Quand le Noldo crut que ses fléaux lui arracheraient son dernier souffle, l’un d’eux saisit la mâchoire et la chevelure en lévitation de Maedhros afin d’immobiliser ce dernier, qui ressemblait plus à un cadavre gelé qu’à un roi. Et la figure fantomatique fit pivoter la tête du prince vers une paroi rocheuse à laquelle il faisait dos, à la manière où une fillette manipule le crâne d’une poupée de chiffon. Terrifié et sans issu, Maedhros ne put qu’observer le spectacle sous-marin, qui n’était qu’une fresque morbide et figée dans le temps : au pied de la grande pierre, falaise dont la cime surgissait peut-être à la surface ou non, le squelette d’un Elfe gisait adossé au mur de roche. Enveloppé de plusieurs couches de linceuls brodés et décorés que la force de l’eau n’avait pas su dégrader, il reposait sur un amas de joyaux et de trésors d’or et d’argent. Tout autour de la dépouille, toutes sortes d’honneurs étaient visibles. Stupéfait, Maedhros voulut communiquer aux apparitions son étonnement : il reconnaissait ce général qui avait servi dans l’armée de son frère Caranthir. Or, il ne sut ni crier, ni se débattre pour remonter à la surface quand, horrifié, il vit l’obscurité dense se dissiper. Quand les eaux noires du fond du lac Helevorn devinrent limpides comme celles des rives d’Aman, là où les cygnes se regroupaient, elles révélèrent des champs interminables de cadavres empilés en amas par les courants. Des Orques, des Elfes et des Hommes avaient connu les sables du lac comme dernier tombeau.

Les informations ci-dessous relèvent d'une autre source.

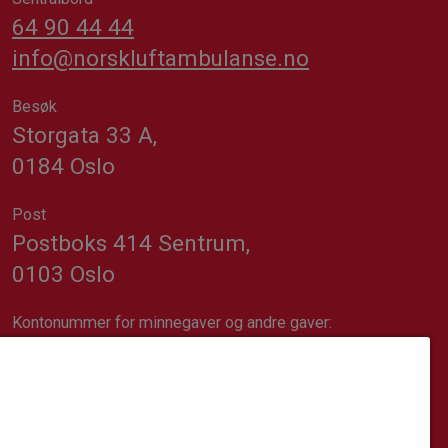
64 90 44 44
info@norskluftambulanse.no
Besøk
Storgata 33 A,
0184 Oslo
Post
Postboks 414 Sentrum,
0103 Oslo
Kontonummer for minnegaver og andre gaver:
1617.20.74689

Soudain, quand le roi de la Marche voulut regarder le spectre dont les mains infernales lui avaient fait frémir la peau, il vit que le fantôme était maintenant un Homme, un Oriental à l’allure noble. Le visage navré, mais visiblement satisfait, il indiqua à Maedhros ce qui serait la dernière étape de son périple, le dernier sacrifice à faire avant de regagner son souffle et sa vie. Comme un serviteur qui menait son seigneur à son trône, parmi une cours de loyaux sujets, l’Homme guida Maedhros vers la dépouille elfique aux apparats familiers. Attaché au cou de cette dernière, reposant sur sa poitrine, un médaillon brillait dans le contraste des couleurs des armures d’argent et le gris sali des ossements qui étaient presque poussière. Sans hésiter, Maedhros attrapa le talisman, ce qui plongea le nageur dans une obscurité totale et dont la frontière parut être l’infini...
_ _ _

Dans la lumière du matin, la citadelle d’Himring avait tout d’une mère qui berçait délicatement son roi, qui s’éveillait tout juste dans ses quartiers. À ses côtés, des servantes et ses plus proches officiers semblaient attendre son réveil. Or, quand le seigneur de la Marche ouvrit les yeux, celle qu’il fut le plus soulagé de voir était son amie, son étoile venue de loin.

Sur sa table de chevet, là où son épée reposait, un objet dont la brillance lui était inconnue avait captivé les nobles de la cours, qui avaient posé tant de questions et remercié tant de fois la Maia de leur avoir ramené leur roi.